* Exercise goal *
The expected output is the exact lines from the one containing "掲載されている医療機関へ受診を希望される場合は、事前" through the end of the data, inclusive, and nothing else.

Stored items from a collection
________________________

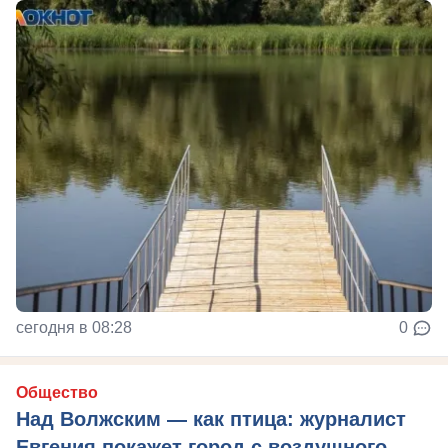
сегодня в 08:28
0
Общество
Над Волжским — как птица: журналист
Евгения покажет город с воздушного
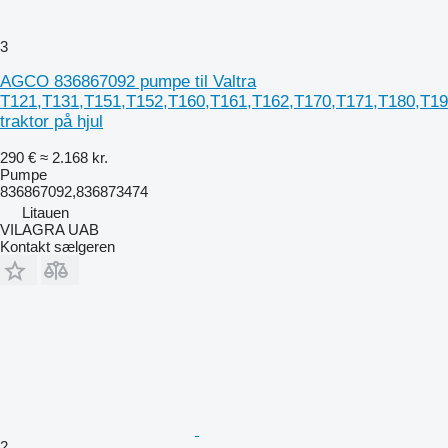
3
AGCO 836867092 pumpe til Valtra
T121,T131,T151,T152,T160,T161,T162,T170,T171,T180,T1
traktor på hjul
290 €
≈ 2.168 kr.
Pumpe
836867092,836873474
Litauen
VILAGRA UAB
Kontakt sælgeren
2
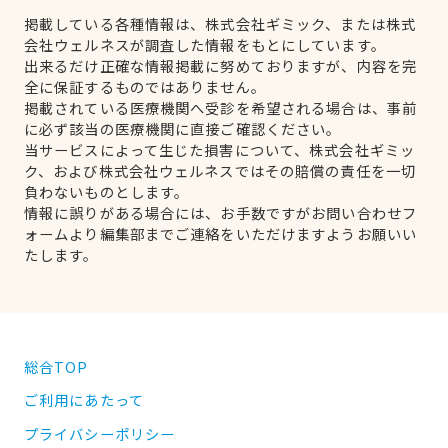
掲載している各種情報は、株式会社ギミック、または株式
会社ウェルネスが調査した情報をもとにしています。
出来るだけ正確な情報掲載に努めておりますが、内容を完
全に保証するものではありません。
掲載されている医療機関へ受診を希望される場合は、事前
に必ず該当の医療機関に直接ご確認ください。
当サービスによって生じた損害について、株式会社ギミッ
ク、および株式会社ウェルネスではその賠償の責任を一切
負わないものとします。
情報に誤りがある場合には、お手数ですがお問い合わせフ
ォームより編集部までご連絡をいただけますようお願いい
たします。
総合TOP
ご利用にあたって
プライバシーポリシー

________________________

* Answer to this exercise *
掲載されている医療機関へ受診を希望される場合は、事前
に必ず該当の医療機関に直接ご確認ください。
当サービスによって生じた損害について、株式会社ギミッ
ク、および株式会社ウェルネスではその賠償の責任を一切
負わないものとします。
情報に誤りがある場合には、お手数ですがお問い合わせフ
ォームより編集部までご連絡をいただけますようお願いい
たします。
総合TOP
ご利用にあたって
プライバシーポリシー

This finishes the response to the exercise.